On the whole, this revival production bows to the die-hard fans, hardly changing a word or step from the original movie. That does pose certain challenges, notably re-creating scenes in tricky locations – designer Stephen Brimson Lewis’s solution of projection screens is a solid (if filmic) shortcut, although the log and water training sequences are unintentionally farcical – and selling the cheesy dialogue, which is even more endearingly clunky when we’re racing through brief movie-style scenes. On the plus side, it gives the evening a frenetic energy, but it does mean the cast has to switch between heightened emotional beats at the speed of light, seldom given time to get their teeth into the drama.

Of course, all of this is forgivable if we’re thoroughly seduced by the central Romeo and Juliet love story, which speaks to the underappreciated teenager within. Jill Winternitz, making her West End début, has the right wide-eyed eagerness for Baby and a quirky comic flair, particularly in the convincingly awkward early attempts at dancing, but her rather flat delivery hampers her in the meatier scenes. Paul-Michael Jones as Johnny also struggles to pull off the earnestly hammy speeches, lacking Swayze’s ability to distract with natural swagger and smouldering sex appeal, but impresses with his crisp, dynamic movement, particularly in the all-important closing number. The pair find a decent chemistry, which will hopefully develop further over the run.

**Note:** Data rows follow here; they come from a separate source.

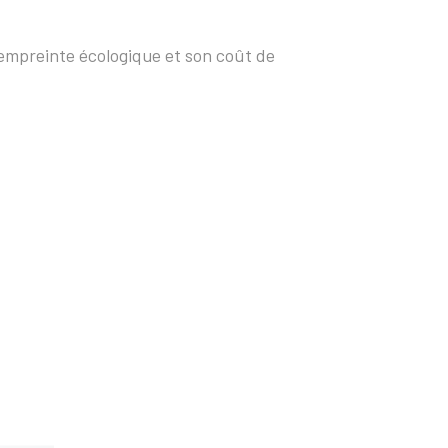
 empreinte écologique et son coût de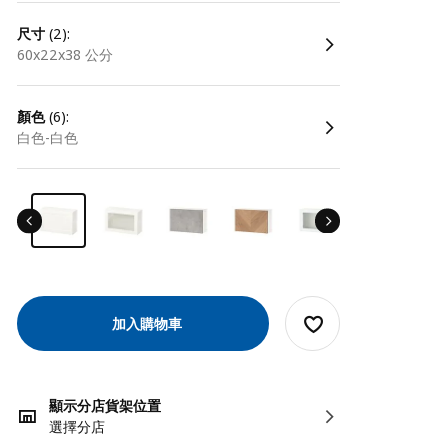
尺寸
(2):
60x22x38 公分
顏色
(6):
白色-白色
加入購物車
顯示分店貨架位置
選擇分店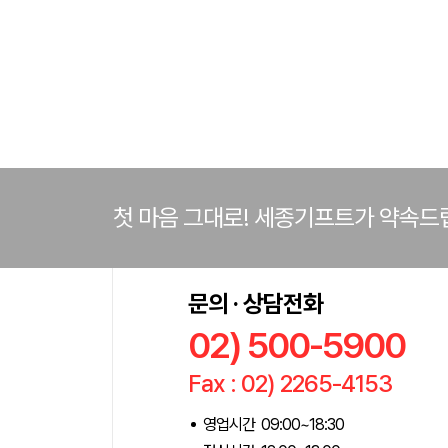
첫 마음 그대로! 세종기프트가 약속드
문의 · 상담전화
02) 500-5900
Fax : 02) 2265-4153
영업시간 09:00~18:30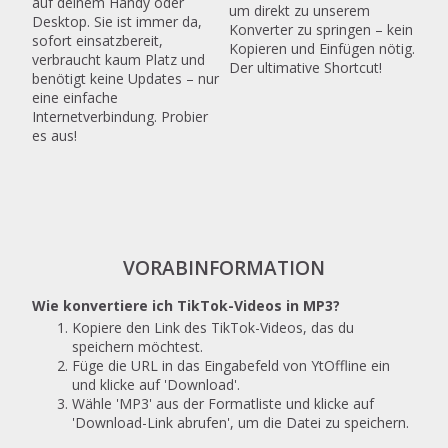
auf deinem Handy oder
um direkt zu unserem
Desktop. Sie ist immer da,
Konverter zu springen – kein
sofort einsatzbereit,
Kopieren und Einfügen nötig.
verbraucht kaum Platz und
Der ultimative Shortcut!
benötigt keine Updates – nur
eine einfache
Internetverbindung. Probier
es aus!
VORABINFORMATION
Wie konvertiere ich TikTok-Videos in MP3?
Kopiere den Link des TikTok-Videos, das du
speichern möchtest.
Füge die URL in das Eingabefeld von YtOffline ein
und klicke auf 'Download'.
Wähle 'MP3' aus der Formatliste und klicke auf
'Download-Link abrufen', um die Datei zu speichern.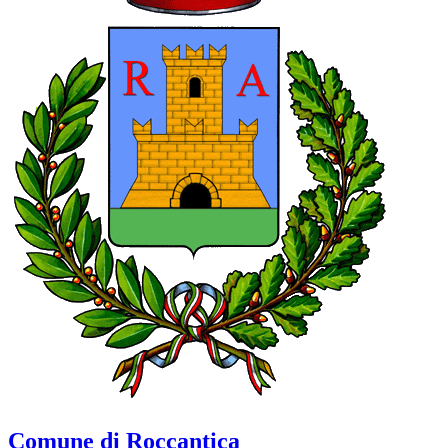
Comune di Roccantica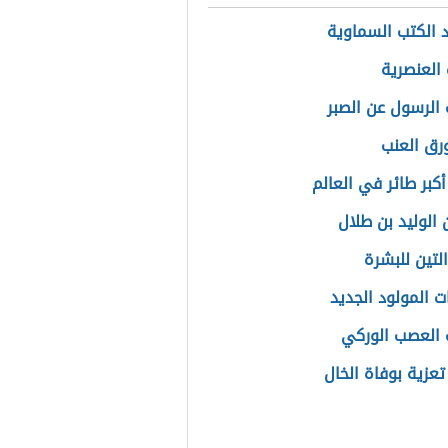
 الكتب السماوية
العنصرية
 الرسول عن الصبر
ورق العنب
أكبر طائر في العالم
 الوليد بن طلال
لتين للبشرة
ت المولود الجديد
 العصب الوركي
تعزية بوفاة الخال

Another quirk of the show is that this is not a musical in the traditional sense, as the leads do not sing a note, rather a fantastic soundtrack upgraded from subtext to text; no one bursts into song when they reach a state of overwhelming emotion, but rather to cover scene changes or lend support to the action. Live renditions of songs like the Oscar-winning “(I’ve Had) The Time of My Life” do add great energy to the dance performances, but others steal attention away from the main storytelling – it’s Wayne Smith’s Billy who has the standout musical moments, and Emilia Williams as ghastly Lisa almost stops the show with her screamingly funny hula number.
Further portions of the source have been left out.